Differential privacy is a mathematical guarantee of privacy protection. Picture a crowd: adding or removing a single person leaves the group's overall silhouette unchanged. That is precisely the promise of this technique — the output of a data analysis should stay nearly identical whether or not any given individual is part of the dataset. No one can therefore infer whether your data was used.
How it works
The core idea is to inject calibrated random noise (often drawn from a Laplace or Gaussian distribution) into queries or models. This noise masks each person's contribution while preserving the overall statistical trends. We accept a slight loss of accuracy in exchange for a rigorous guarantee.
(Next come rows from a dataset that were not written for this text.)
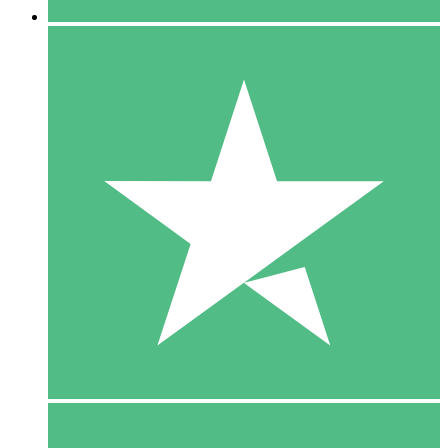
5 Download
15
US$
00
10 Download
20
US$
00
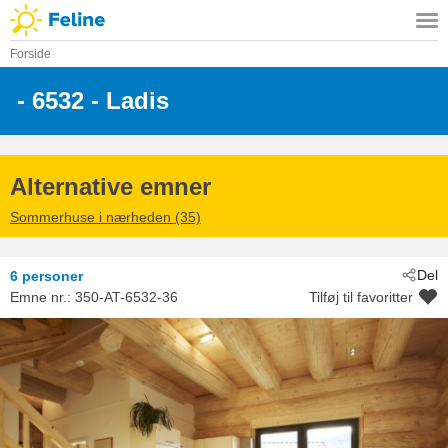
Forside
 - 6532
 - Ladis
Alternative emner
Sommerhuse i nærheden (35)
Del
6 personer
Emne nr.:
350-AT-6532-36
Tilføj til favoritter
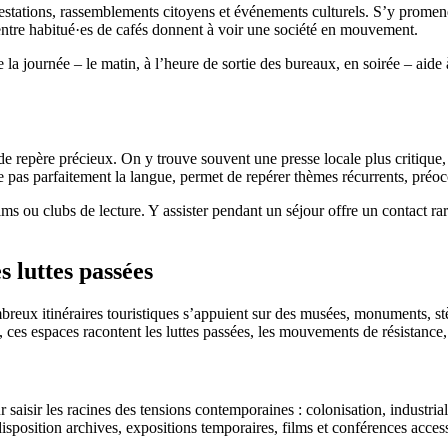
estations, rassemblements citoyens et événements culturels. S’y promene
 entre habitué·es de cafés donnent à voir une société en mouvement.
a journée – le matin, à l’heure de sortie des bureaux, en soirée – aide
de repère précieux. On y trouve souvent une presse locale plus critique,
ise pas parfaitement la langue, permet de repérer thèmes récurrents, préo
 ou clubs de lecture. Y assister pendant un séjour offre un contact rare a
 luttes passées
ux itinéraires touristiques s’appuient sur des musées, monuments, stèle
ces espaces racontent les luttes passées, les mouvements de résistance,
saisir les racines des tensions contemporaines : colonisation, industria
isposition archives, expositions temporaires, films et conférences access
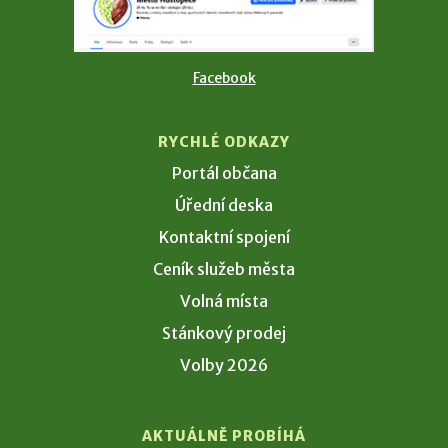
Facebook
RYCHLÉ ODKAZY
Portál občana
Úřední deska
Kontaktní spojení
Ceník služeb města
Volná místa
Stánkový prodej
Volby 2026
AKTUÁLNĚ PROBÍHÁ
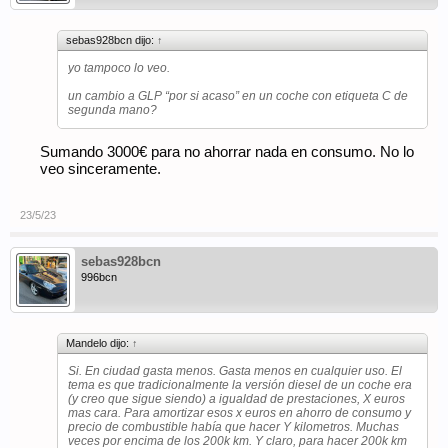
sebas928bcn dijo:
↑
yo tampoco lo veo.
un cambio a GLP “por si acaso” en un coche con etiqueta C de
segunda mano?
Sumando 3000€ para no ahorrar nada en consumo. No lo
veo sinceramente.
23/5/23
sebas928bcn
996bcn
Mandelo dijo:
↑
Si. En ciudad gasta menos. Gasta menos en cualquier uso. El
tema es que tradicionalmente la versión diesel de un coche era
(y creo que sigue siendo) a igualdad de prestaciones, X euros
mas cara. Para amortizar esos x euros en ahorro de consumo y
precio de combustible había que hacer Y kilometros. Muchas
veces por encima de los 200k km. Y claro, para hacer 200k km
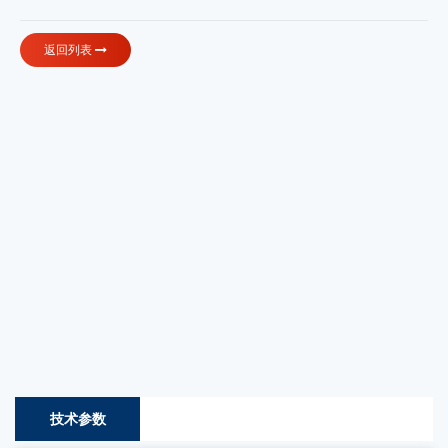
返回列表
技术参数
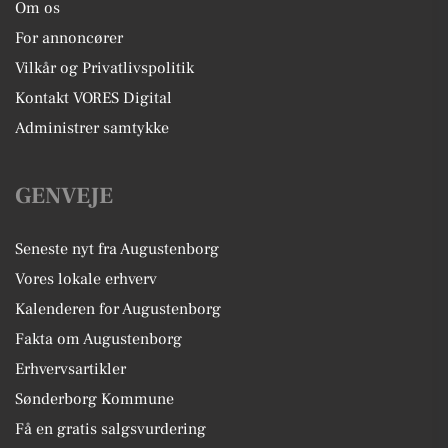
Om os
For annoncører
Vilkår og Privatlivspolitik
Kontakt VORES Digital
Administrer samtykke
GENVEJE
Seneste nyt fra Augustenborg
Vores lokale erhverv
Kalenderen for Augustenborg
Fakta om Augustenborg
Erhvervsartikler
Sønderborg Kommune
Få en gratis salgsvurdering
The guarantee is governed by a parameter ε (epsilon), the "privacy budget":
$$ \Pr[\mathcal{M}(D_1) \in S] \leq e^{\varepsilon} \cdot \Pr[\mathcal{M}(D_2) \in S] $$
where $D_1$ and $D_2$ are two datasets differing by a single individual. A low ε means strong protection (much noise); a high ε means weaker protection.
The central trade-off
| Criterion | Low ε | High ε |
|---|---|---|
| Privacy | Strong | Weak |
| Noise added | Heavy | Light |
| Accuracy | Reduced | High |
- Used by the 2020 U.S. Census, Apple, Google, and Microsoft.
- Relevant to federated learning and training AI models on sensitive data.
- It does not delete data: it bounds what an attacker can learn.
Differential privacy does not hide the tree — it makes the leaf that belongs to you impossible to recognize.